Naturally I asked, “Are you Zoë’s mom?”
She denied any family connection, and I filed the name away, because at heart I’m a reader, not a writer, and if a well-read fan offers a recommendation, I take it seriously. I write only one book a year, after all, but I read hundreds, and life is too short for bad books. Rushing from place to place on tour didn’t give me time to go shopping, but fortunately free books are a currency in the publishing trade, so I had my publicist call Zoë’s publicist, and within a day a copy of KILLER INSTINCT was biked over to my next stop, and I read it in short order.
And was very impressed.
Triply impressed, actually. Firstly, because apart from anything else, this was a debut novel, and there was nothing shy or tentative about it, and it waded straight in and tackled – secondly and thirdly – two huge challenges. Some things are just very, very difficult to do, because of the weight of cultural heritage and tradition and the limits set by others’ prior failures – but Zoë had gone right ahead and done them very successfully. (Full disclosure: Obviously I had never met Zoë at that point; knowing her as I now do, if I see her tackling a challenge, I get the body bag ready – for the challenge.)

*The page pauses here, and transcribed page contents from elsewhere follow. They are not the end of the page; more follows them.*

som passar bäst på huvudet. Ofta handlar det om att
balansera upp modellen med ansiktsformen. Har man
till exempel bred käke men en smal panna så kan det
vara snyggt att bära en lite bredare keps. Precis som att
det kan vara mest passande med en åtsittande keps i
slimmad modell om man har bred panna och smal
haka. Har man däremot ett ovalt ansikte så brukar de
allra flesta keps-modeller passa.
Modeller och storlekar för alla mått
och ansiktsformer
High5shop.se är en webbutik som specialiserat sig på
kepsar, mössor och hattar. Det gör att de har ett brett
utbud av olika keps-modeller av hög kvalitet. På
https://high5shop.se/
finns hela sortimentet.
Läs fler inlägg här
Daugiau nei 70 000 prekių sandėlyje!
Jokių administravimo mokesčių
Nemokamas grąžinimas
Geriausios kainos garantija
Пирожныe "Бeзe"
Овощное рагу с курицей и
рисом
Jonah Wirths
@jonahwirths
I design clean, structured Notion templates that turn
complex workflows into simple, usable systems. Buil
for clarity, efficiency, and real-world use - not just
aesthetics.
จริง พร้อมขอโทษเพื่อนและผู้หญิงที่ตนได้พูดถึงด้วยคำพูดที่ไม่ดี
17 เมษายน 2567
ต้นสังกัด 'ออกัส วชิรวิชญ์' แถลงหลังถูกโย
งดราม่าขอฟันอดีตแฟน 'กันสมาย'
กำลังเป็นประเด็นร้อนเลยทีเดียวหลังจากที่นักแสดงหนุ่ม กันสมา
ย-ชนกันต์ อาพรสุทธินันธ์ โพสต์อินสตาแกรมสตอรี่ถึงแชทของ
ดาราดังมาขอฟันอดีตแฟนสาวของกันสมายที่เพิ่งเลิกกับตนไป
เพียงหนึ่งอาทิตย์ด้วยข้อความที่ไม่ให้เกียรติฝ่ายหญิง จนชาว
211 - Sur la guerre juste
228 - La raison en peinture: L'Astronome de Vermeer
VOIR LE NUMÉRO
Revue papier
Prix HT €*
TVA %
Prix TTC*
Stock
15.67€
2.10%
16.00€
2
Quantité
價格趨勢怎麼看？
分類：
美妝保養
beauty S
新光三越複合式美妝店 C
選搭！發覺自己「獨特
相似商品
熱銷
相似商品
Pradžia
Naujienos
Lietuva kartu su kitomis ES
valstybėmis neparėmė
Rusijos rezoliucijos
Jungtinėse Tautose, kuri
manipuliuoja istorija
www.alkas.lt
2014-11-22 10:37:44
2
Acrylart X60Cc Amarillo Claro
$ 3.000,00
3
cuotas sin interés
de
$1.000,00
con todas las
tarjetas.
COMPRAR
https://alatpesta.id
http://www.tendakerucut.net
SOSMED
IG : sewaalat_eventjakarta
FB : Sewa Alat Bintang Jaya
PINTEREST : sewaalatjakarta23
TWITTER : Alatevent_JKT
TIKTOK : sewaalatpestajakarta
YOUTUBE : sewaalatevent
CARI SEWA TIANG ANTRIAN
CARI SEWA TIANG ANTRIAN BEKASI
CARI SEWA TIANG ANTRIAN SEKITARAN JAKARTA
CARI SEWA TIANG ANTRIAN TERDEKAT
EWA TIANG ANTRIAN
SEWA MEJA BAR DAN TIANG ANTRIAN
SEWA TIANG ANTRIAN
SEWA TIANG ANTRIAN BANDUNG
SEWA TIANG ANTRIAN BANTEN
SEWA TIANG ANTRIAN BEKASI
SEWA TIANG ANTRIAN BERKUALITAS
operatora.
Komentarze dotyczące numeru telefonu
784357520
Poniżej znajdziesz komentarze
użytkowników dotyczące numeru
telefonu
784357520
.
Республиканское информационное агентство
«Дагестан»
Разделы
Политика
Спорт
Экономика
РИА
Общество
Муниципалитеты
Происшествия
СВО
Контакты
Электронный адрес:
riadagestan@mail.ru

The first challenge she beat was the difficulty of creating a truly convincing tough-girl protagonist. It shouldn’t be difficult, but it is. (Don’t get me – or Zoë – started on the legacy left by two centuries of sexism in our culture.) But Charlie Fox came across as real, true, and authentic. She wasn’t like anyone I knew – which to me is the point of thrillers: I don’t want to read about people like the ones I know – but she was someone I would want to know, and she felt like she could show up around the next corner. She wasn’t over-explained; her backstory was sketchy . . . above all, she didn’t seem invented. She just was.

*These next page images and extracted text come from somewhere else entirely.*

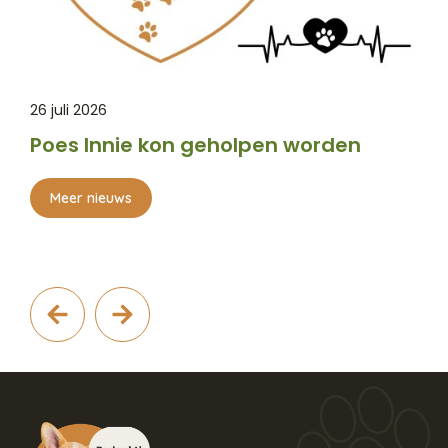
26 juli 2026
Poes Innie kon geholpen worden
Meer nieuws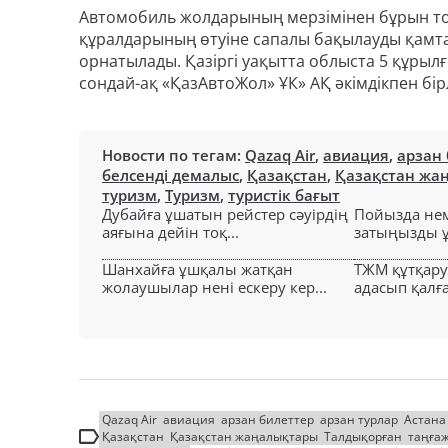
Автомобиль жолдарының мерзімінен бұрын тоз
құралдарының өтуіне сапалы бақылауды қамт
орнатылады. Қазіргі уақытта облыста 5 құрылғ
сондай-ақ «ҚазАвтоЖол» ҰК» АҚ әкімдікпен бі
Новости по тегам:
Qazaq Air
,
авиация
,
арзан
белсенді демалыс
,
Қазақстан
,
Қазақстан жа
туризм
,
Туризм
,
туристік бағыт
Дубайға ұшатын рейстер сәуірдің
Пойызда нем
аяғына дейін тоқ...
затыңызды ұм
Шанхайға ұшқалы жатқан
ТЖМ құтқар
жолаушылар нені ескеру кер...
адасып қалға
Qazaq Air
авиация
арзан билеттер
арзан турлар
Астана
Қазақстан
Қазақстан жаңалықтары
Талдықорған
таңға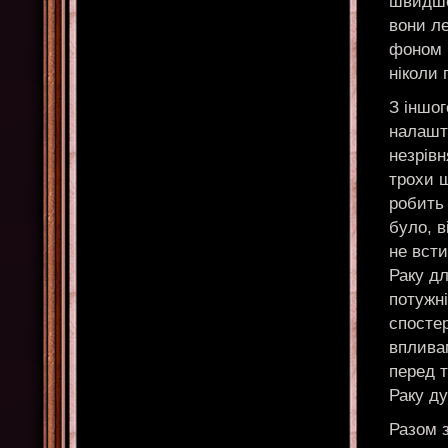
швидше
вони л
фоном п
ніколи 
З іншог
налашт
незрів
трохи щ
робить 
було, в
не всти
Раку д
потужні
спостер
вплива
перед 
Раку д
Разом 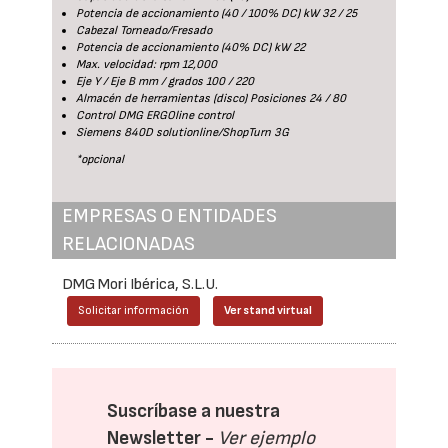
Potencia de accionamiento (40 / 100% DC) kW 32 / 25
Cabezal Torneado/Fresado
Potencia de accionamiento (40% DC) kW 22
Max. velocidad: rpm 12,000
Eje Y / Eje B mm / grados 100 / 220
Almacén de herramientas (disco) Posiciones 24 / 80
Control DMG ERGOline control
Siemens 840D solutionline/ShopTurn 3G
*opcional
EMPRESAS O ENTIDADES
RELACIONADAS
DMG Mori Ibérica, S.L.U.
Solicitar información
Ver stand virtual
Suscríbase a nuestra
Newsletter -
Ver ejemplo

The second challenge Zoë beat was to make an obscure and provincial place – in this case Lancaster, in North West England – seem convincingly dangerous. None of us has a problem believing New York City or Chicago or LA are jungles, but almost no writers can make a smaller location tough without a few winces and a lot of suspension of disbelief along the way. But Zoë did. As it happened, I knew Lancaster fairly well – I lived near it for seven years – and she wrote it like I felt it.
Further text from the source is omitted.